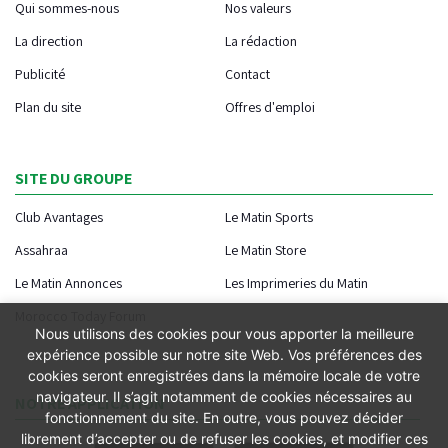
Qui sommes-nous
Nos valeurs
La direction
La rédaction
Publicité
Contact
Plan du site
Offres d'emploi
SITE DU GROUPE
Club Avantages
Le Matin Sports
Assahraa
Le Matin Store
Le Matin Annonces
Les Imprimeries du Matin
Morocco Today Forum
Nous utilisons des cookies pour vous apporter la meilleure
expérience possible sur notre site Web. Vos préférences des
cookies seront enregistrées dans la mémoire locale de votre
navigateur. Il s’agit notamment de cookies nécessaires au
NOTRE APPLICATION
fonctionnement du site. En outre, vous pouvez décider
librement d’accepter ou de refuser les cookies, et modifier ces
• • • • •
• _Problem to solve_:
Please print each entry exactly as it stands, without the pictures.

• _Solution to this problem_:
Qui sommes-nous
Nos valeurs
La direction
La rédaction
Publicité
Contact
Plan du site
Offres d'emploi
SITE DU GROUPE
Club Avantages
Le Matin Sports
Assahraa
Le Matin Store
Le Matin Annonces
Les Imprimeries du Matin
Morocco Today Forum
Nous utilisons des cookies pour vous apporter la meilleure
expérience possible sur notre site Web. Vos préférences des
cookies seront enregistrées dans la mémoire locale de votre
navigateur. Il s’agit notamment de cookies nécessaires au
NOTRE APPLICATION
fonctionnement du site. En outre, vous pouvez décider
librement d’accepter ou de refuser les cookies, et modifier ces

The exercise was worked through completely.